💛 CHAPITRE 4 💛
Pendant bien dix minutes, j'ai regardé Jérémy se débattre avec le petit coffre à bagages du bus afin de ranger minutieusement les nôtres alors que si cela avait été moi, j'aurai probablement jeté nos deux sacs sans réfléchir à l'intérieur, les uns sur les autres et l'affaire aurait été plié en deux secondes. Mais non, Jérémy lui souhaite que ce soit rangé car sait-on jamais que l'un de nos deux sacs contiennent une pile de verres en cristal qu'il ne faudrait surtout pas casser. Pour lui, tout est précieux : Les affaires, la nourriture et même la vie. Plus petit, il mettait trois heures à traverser le parc en face de chez moi, refusant de couper par la pelouse sous prétexte de ne pas vouloir écraser une famille de fourmis. Il donne également régulièrement le reste de sa gourde d'eau au pissenlit qui pousse en bas du panneau «STOP» en face du trottoir du lycée et je ne parle même pas de ses nombreuses journées bénévolats dans diverses associations car il adore aider son prochain.
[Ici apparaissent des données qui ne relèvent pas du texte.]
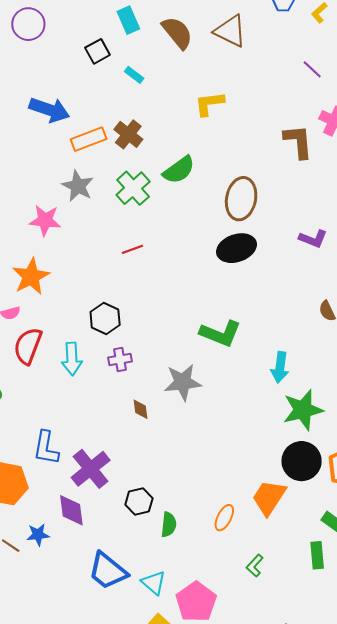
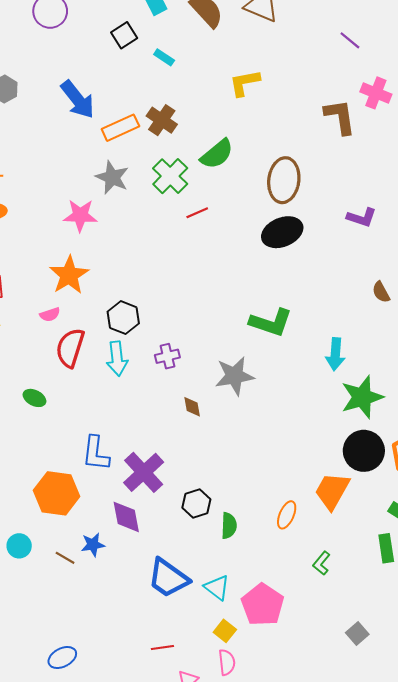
blue arrow: (49, 110) -> (78, 99), turned 36
red line: (132, 249) -> (197, 213), moved
black hexagon: (105, 318) -> (123, 318), moved

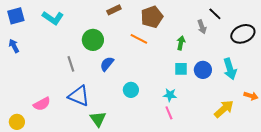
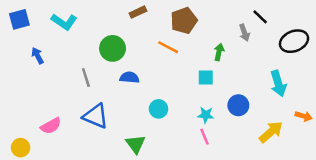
blue arrow: (14, 46) -> (38, 56), moved
blue semicircle: (107, 64) -> (129, 77), turned 56
cyan square: (181, 69) -> (206, 77), moved
blue circle: (203, 70) -> (238, 105), moved
green triangle: (98, 119) -> (136, 144), moved

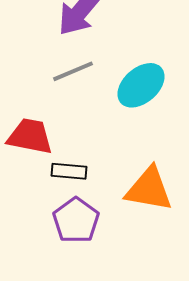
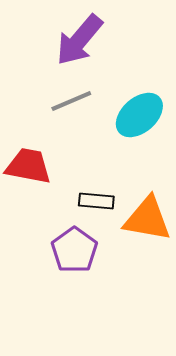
black rectangle: (69, 171) -> (96, 201), moved

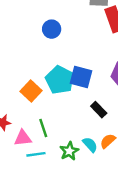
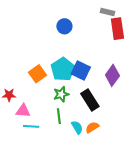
black rectangle: (99, 110) -> (90, 100), size x1.5
green line: (43, 128) -> (59, 116), moved
green star: (69, 151) -> (61, 94), moved

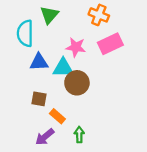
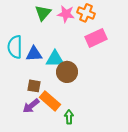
cyan semicircle: (25, 33) -> (15, 47), moved
pink star: (76, 47) -> (66, 14), moved
orange rectangle: (57, 116) -> (50, 101), size x1.5
purple arrow: (45, 137) -> (31, 106), moved

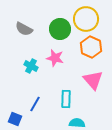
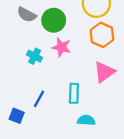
green circle: (60, 29) -> (54, 20), moved
pink triangle: (93, 80) -> (104, 72), turned 35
Jérémy ira probablement au paradis si tentait que le paradis existe. Il fait définitivement partie de ces âmes trop bonnes et trop pures pour notre société trop capitaliste, pressée et égoïste. C'est pour ça que je suis là, pour lui servir de rampart contre le monde.
- Qu'est-ce que tu regardes depuis tout à l'heure ? me demande-t-il un sourire amusé
- Tes fesses. J'ai l'impression que ton jean est plus remplis que d'habitude...répondis-je de but en blanc sans même réfléchir, T'es retourné à la salle ?
Ah oui et parce qu'une âme saine ne va pas sans toute la panoplie, Jérémy a un corps sain ! Il aime le sport, même si pour lui cette phrase lui sort par les trous de nez et qu'il préfère dire «J'aime prendre soin de moi». C'est tout à son honneur, moi je préfère prendre soin de moi en restant avachie sur mon canapé en scrollant sur Instagram. J'en profite d'ailleurs pour mettre des likes sur toutes les photos qu'il poste et je suis généralement la première à le faire histoire de rappeler que ce petit bout de chair ici présent m'appartient. Habituellement, je ne suis pas possessive, mais avec Jérémy c'est différent, il est question de protection rapprochée. Lui-même ne doit pas être au courant, mais il attire naturellement les gens à lui comme un doux nectar attirerait des petites abeilles. Il est constamment joyeux, il transpire la positivité, il a un certain charisme et il est d'une douceur et d'une bienveillance à rendre jaloux n'importe qui. Il donne envie d'être en sa compagnie et je ne sais même pas si cela relève plus de la magie que du naturel.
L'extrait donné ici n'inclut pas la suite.